[Page-level text extractions]
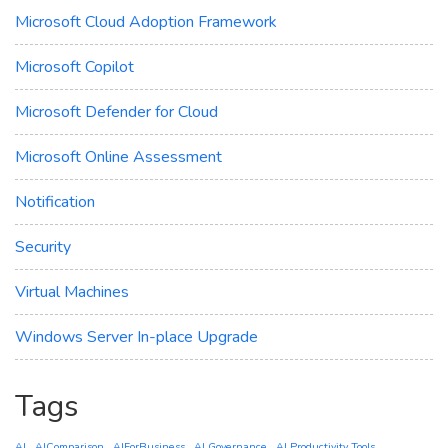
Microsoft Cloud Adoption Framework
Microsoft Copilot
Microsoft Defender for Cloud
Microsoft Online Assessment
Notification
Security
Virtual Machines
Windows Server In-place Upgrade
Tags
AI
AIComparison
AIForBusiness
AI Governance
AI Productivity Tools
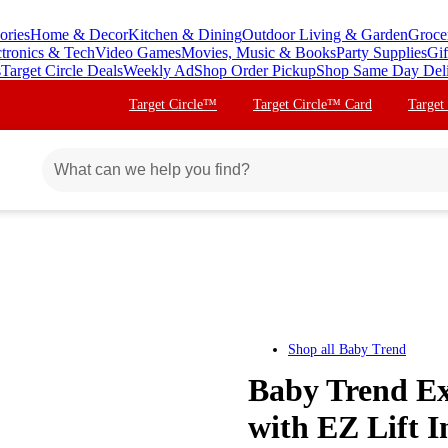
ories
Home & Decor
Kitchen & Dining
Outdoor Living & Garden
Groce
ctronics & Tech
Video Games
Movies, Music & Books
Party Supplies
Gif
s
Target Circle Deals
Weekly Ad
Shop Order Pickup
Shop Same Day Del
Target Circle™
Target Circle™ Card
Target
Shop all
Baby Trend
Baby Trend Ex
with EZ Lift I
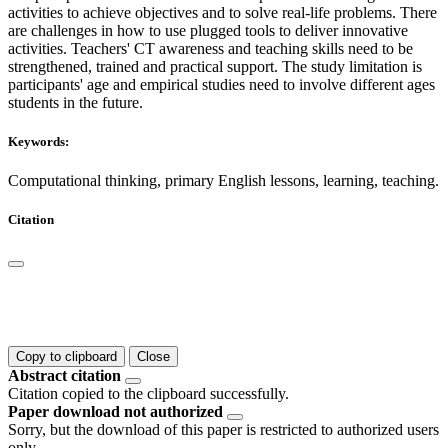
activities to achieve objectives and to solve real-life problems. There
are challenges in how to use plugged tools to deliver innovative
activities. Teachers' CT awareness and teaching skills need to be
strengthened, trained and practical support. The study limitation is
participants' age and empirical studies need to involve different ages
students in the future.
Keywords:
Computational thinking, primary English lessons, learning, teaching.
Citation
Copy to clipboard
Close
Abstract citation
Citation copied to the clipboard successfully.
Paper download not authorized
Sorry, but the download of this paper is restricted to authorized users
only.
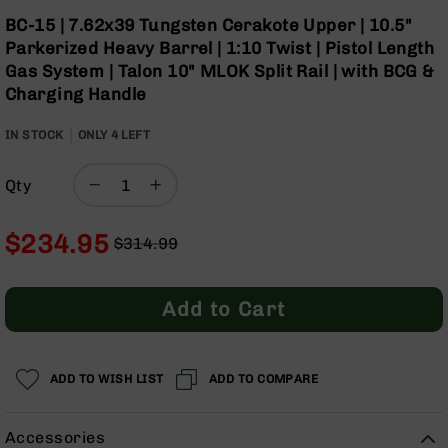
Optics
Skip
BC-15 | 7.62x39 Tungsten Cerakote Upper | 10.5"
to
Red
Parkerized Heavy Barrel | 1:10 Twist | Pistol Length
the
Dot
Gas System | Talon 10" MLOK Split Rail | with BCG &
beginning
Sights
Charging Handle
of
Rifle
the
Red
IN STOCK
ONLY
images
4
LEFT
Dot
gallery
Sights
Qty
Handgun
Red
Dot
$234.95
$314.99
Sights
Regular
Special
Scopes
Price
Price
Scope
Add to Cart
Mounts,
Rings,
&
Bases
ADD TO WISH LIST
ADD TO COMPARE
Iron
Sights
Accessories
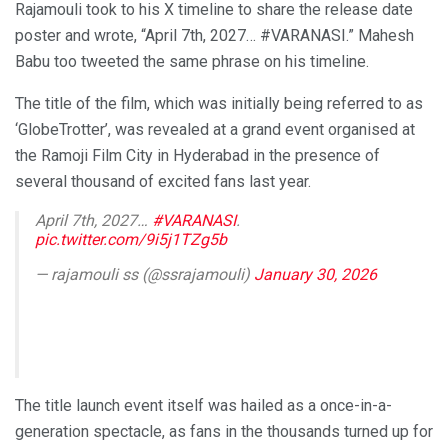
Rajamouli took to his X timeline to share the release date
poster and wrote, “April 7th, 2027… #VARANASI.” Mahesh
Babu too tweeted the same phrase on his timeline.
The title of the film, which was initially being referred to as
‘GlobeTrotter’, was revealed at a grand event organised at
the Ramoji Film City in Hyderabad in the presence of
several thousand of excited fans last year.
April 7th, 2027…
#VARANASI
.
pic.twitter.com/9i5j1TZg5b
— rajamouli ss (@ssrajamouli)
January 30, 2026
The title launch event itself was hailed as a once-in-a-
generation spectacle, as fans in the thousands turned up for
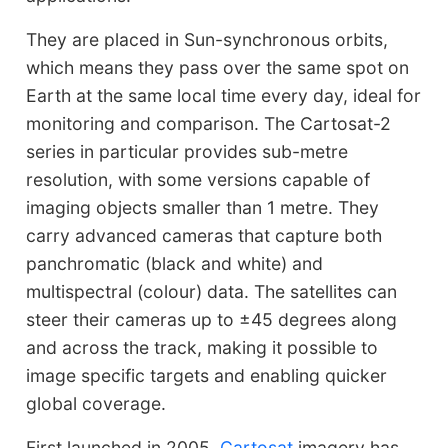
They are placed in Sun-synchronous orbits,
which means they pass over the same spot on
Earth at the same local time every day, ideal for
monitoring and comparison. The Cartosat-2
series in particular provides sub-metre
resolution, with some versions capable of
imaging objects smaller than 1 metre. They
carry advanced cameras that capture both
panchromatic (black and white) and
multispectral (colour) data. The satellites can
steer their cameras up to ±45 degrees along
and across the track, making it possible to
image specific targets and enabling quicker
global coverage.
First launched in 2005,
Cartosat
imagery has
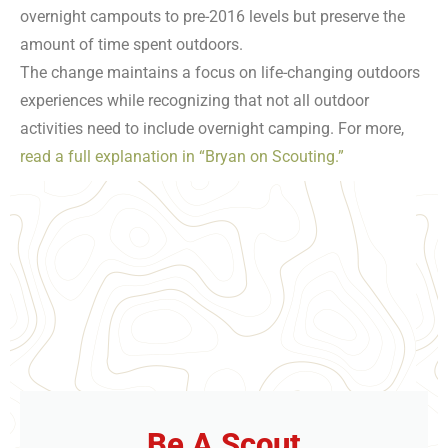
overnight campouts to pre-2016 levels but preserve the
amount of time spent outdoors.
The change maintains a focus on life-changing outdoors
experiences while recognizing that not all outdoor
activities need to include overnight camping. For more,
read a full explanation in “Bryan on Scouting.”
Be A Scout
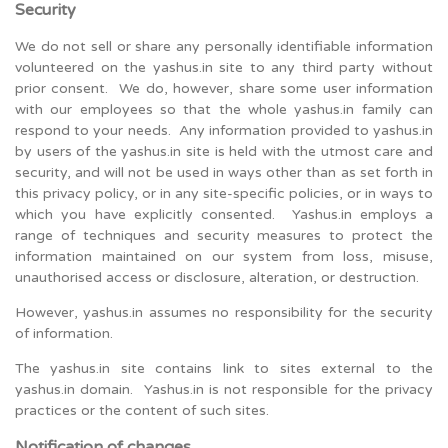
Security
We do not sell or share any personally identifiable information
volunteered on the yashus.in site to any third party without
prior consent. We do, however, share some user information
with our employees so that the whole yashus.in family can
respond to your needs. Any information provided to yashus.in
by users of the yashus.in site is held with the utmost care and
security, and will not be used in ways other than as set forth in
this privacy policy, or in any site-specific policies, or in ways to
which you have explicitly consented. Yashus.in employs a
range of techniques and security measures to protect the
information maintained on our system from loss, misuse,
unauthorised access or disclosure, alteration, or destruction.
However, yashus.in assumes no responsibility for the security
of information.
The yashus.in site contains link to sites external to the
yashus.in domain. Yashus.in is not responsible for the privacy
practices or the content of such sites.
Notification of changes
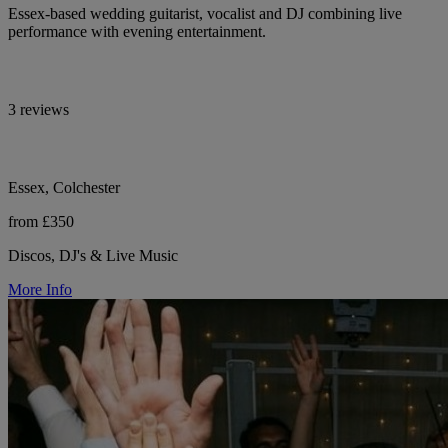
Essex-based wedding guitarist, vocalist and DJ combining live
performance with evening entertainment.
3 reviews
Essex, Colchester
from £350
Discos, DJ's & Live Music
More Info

Problem details: When you write out the data, keep every line exact and drop the pictures.

Task answer:
Microsoft Cloud Adoption Framework
Microsoft Copilot
Microsoft Defender for Cloud
Microsoft Online Assessment
Notification
Security
Virtual Machines
Windows Server In-place Upgrade
Tags
AI
AIComparison
AIForBusiness
AI Governance
AI Productivity Tools
ories
Home & Decor
Kitchen & Dining
Outdoor Living & Garden
Groce
ctronics & Tech
Video Games
Movies, Music & Books
Party Supplies
Gif
s
Target Circle Deals
Weekly Ad
Shop Order Pickup
Shop Same Day Del
Target Circle™
Target Circle™ Card
Target
Shop all
Baby Trend
Baby Trend Ex
with EZ Lift I
activities to achieve objectives and to solve real-life problems. There
are challenges in how to use plugged tools to deliver innovative
activities. Teachers' CT awareness and teaching skills need to be
strengthened, trained and practical support. The study limitation is
participants' age and empirical studies need to involve different ages
students in the future.
Keywords:
Computational thinking, primary English lessons, learning, teaching.
Citation
Copy to clipboard
Close
Abstract citation
Citation copied to the clipboard successfully.
Paper download not authorized
Sorry, but the download of this paper is restricted to authorized users
only.
Optics
Skip
BC-15 | 7.62x39 Tungsten Cerakote Upper | 10.5"
to
Red
Parkerized Heavy Barrel | 1:10 Twist | Pistol Length
the
Dot
Gas System | Talon 10" MLOK Split Rail | with BCG &
beginning
Sights
Charging Handle
of
Rifle
the
Red
IN STOCK
ONLY
images
4
LEFT
Dot
gallery
Sights
Qty
Handgun
Red
Dot
$234.95
$314.99
Sights
Regular
Special
Scopes
Price
Price
Scope
Add to Cart
Mounts,
Rings,
&
Bases
ADD TO WISH LIST
ADD TO COMPARE
Iron
Sights
Accessories
Rajamouli took to his X timeline to share the release date
poster and wrote, “April 7th, 2027… #VARANASI.” Mahesh
Babu too tweeted the same phrase on his timeline.
The title of the film, which was initially being referred to as
‘GlobeTrotter’, was revealed at a grand event organised at
the Ramoji Film City in Hyderabad in the presence of
several thousand of excited fans last year.
April 7th, 2027…
#VARANASI
.
pic.twitter.com/9i5j1TZg5b
— rajamouli ss (@ssrajamouli)
January 30, 2026
The title launch event itself was hailed as a once-in-a-
generation spectacle, as fans in the thousands turned up for
They are placed in Sun-synchronous orbits,
which means they pass over the same spot on
Earth at the same local time every day, ideal for
monitoring and comparison. The Cartosat-2
series in particular provides sub-metre
resolution, with some versions capable of
imaging objects smaller than 1 metre. They
carry advanced cameras that capture both
panchromatic (black and white) and
multispectral (colour) data. The satellites can
steer their cameras up to ±45 degrees along
and across the track, making it possible to
image specific targets and enabling quicker
global coverage.
First launched in 2005,
Cartosat
imagery has
overnight campouts to pre-2016 levels but preserve the
amount of time spent outdoors.
The change maintains a focus on life-changing outdoors
experiences while recognizing that not all outdoor
activities need to include overnight camping. For more,
read a full explanation in “Bryan on Scouting.”
Be A Scout
Security
We do not sell or share any personally identifiable information
volunteered on the yashus.in site to any third party without
prior consent. We do, however, share some user information
with our employees so that the whole yashus.in family can
respond to your needs. Any information provided to yashus.in
by users of the yashus.in site is held with the utmost care and
security, and will not be used in ways other than as set forth in
this privacy policy, or in any site-specific policies, or in ways to
which you have explicitly consented. Yashus.in employs a
range of techniques and security measures to protect the
information maintained on our system from loss, misuse,
unauthorised access or disclosure, alteration, or destruction.
However, yashus.in assumes no responsibility for the security
of information.
The yashus.in site contains link to sites external to the
yashus.in domain. Yashus.in is not responsible for the privacy
practices or the content of such sites.
Notification of changes
Essex-based wedding guitarist, vocalist and DJ combining live
performance with evening entertainment.
3 reviews
Essex, Colchester
from £350
Discos, DJ's & Live Music
More Info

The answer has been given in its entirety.